Progress on both VMMC and traditional circumcision
When UNAIDS/WHO recommended male circumcision as an HIV prevention strategy, they advised that the socio-cultural context of each country/region or community should inform the implementation of male circumcision programmes. Evidence indicates that medical circumcision provides greater protection against HIV infection than traditional forms of circumcision.

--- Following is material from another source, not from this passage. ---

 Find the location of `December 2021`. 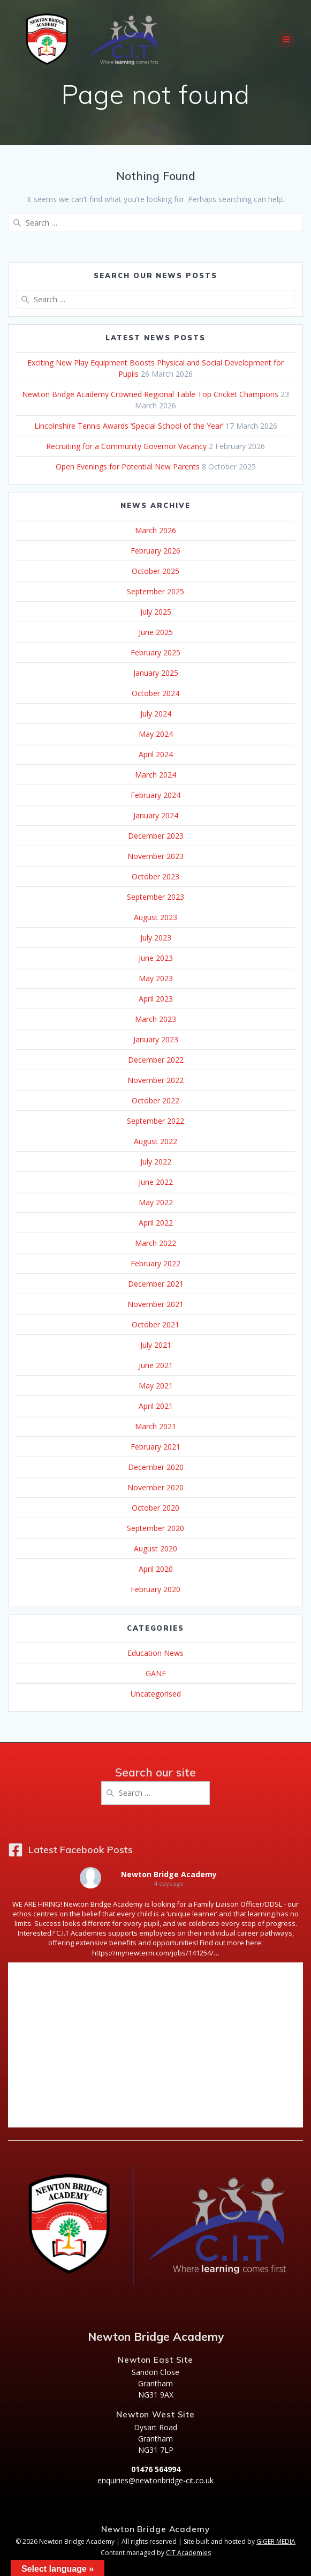

December 2021 is located at coordinates (156, 1284).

According to Igaba, Right to Care has partnered with traditional leaders and other stakeholders in Mpumalanga, Free State, North West, and the Eastern Cape to support traditional/customary male initiation (T/CMI) practices without diluting the culture. He says that the partnership involves training, and mentorship of personnel involved in this practice on quality standards, infection prevention and control, wound care, early identification of adverse events, and timely referral. Further support involves providing male clinicians (nurses and doctors) access to the initiation schools to perform VMMC and follow up clients without interfering with the cultural practices.

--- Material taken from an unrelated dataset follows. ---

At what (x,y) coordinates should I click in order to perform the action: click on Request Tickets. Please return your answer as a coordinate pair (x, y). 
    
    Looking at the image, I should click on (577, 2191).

He says that in 2013, 30 initiates died in Nkangala in Mpumalanga, but that since Right to Care’s partnership with traditional leaders in the area and with the provincial Department of Health, there have been no registered deaths related to initiation in this region in areas supported by Right to Care.
However, Igaba says, “there are still reported deaths in the Eastern Cape and regrettably the majority are from illegal initiation schools that do not follow all regulations set by the Eastern Cape House of Traditional Leaders, a body that coordinates initiation activities in the province.”

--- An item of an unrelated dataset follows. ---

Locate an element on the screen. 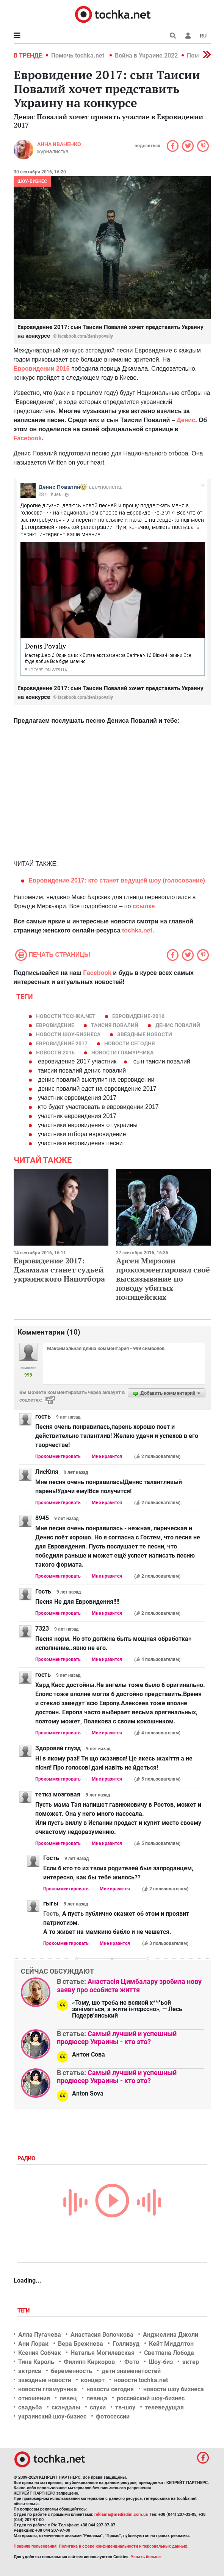 This screenshot has width=224, height=2576. Мне нравится is located at coordinates (107, 1456).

Mohale adds that from the side of the National Department of Health, the VMMC programme is working closely with the traditional sector in the Eastern Cape and Mpumalanga provinces to provide safe circumcisions as part of traditional male initiation.
“Deaths in the traditional sector due to circumcisions going wrong has significantly dwindled in the traditional sector over the past years. These challenges are mainly at illegal initiation schools. In areas where the department has intervened, the number of circumcision-related complications has drastically declined and there have been no more deaths reported due to medical circumcision. Also, other deaths have been averted through the strengthening of pre-screening, clinical assessments whilst in the mountain, and the improved availability of emergency medical care to initiates if or where absolutely necessary,” says Mohale.